**WHAT TO WORK ON:** Report the tally of lines in the material below that have the string "удалить", with no other output.

**SUPPLIED RECORDS:**
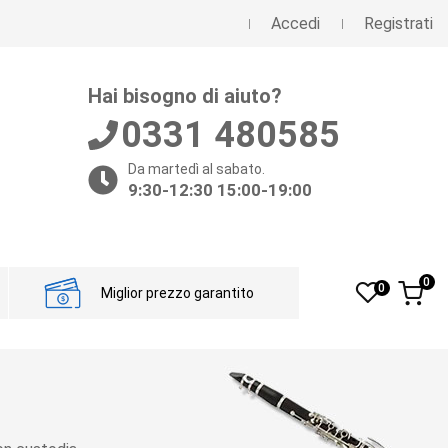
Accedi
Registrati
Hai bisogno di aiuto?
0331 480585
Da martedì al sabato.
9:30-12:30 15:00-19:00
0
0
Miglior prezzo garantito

...

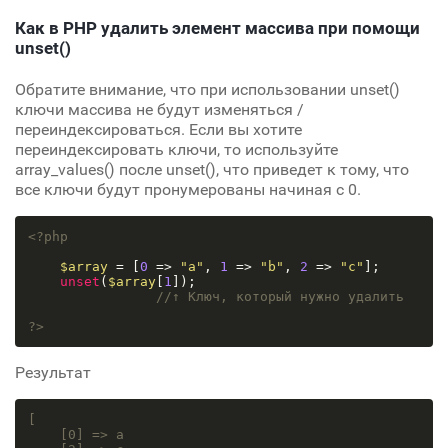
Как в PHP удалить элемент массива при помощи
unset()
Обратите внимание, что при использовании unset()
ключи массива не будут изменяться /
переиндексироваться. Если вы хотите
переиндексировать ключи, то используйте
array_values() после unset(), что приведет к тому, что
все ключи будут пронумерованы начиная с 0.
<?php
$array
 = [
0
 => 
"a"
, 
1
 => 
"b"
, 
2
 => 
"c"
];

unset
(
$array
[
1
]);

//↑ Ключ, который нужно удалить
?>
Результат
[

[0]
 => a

...

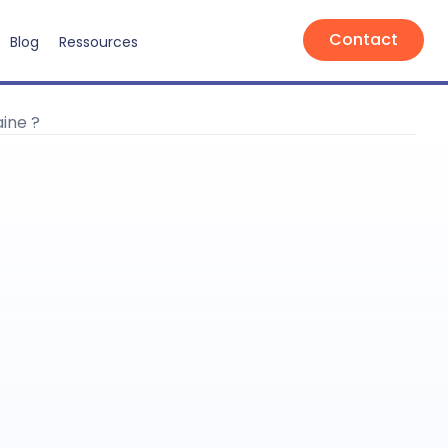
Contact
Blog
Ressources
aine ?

**WRITTEN ANSWER:** 2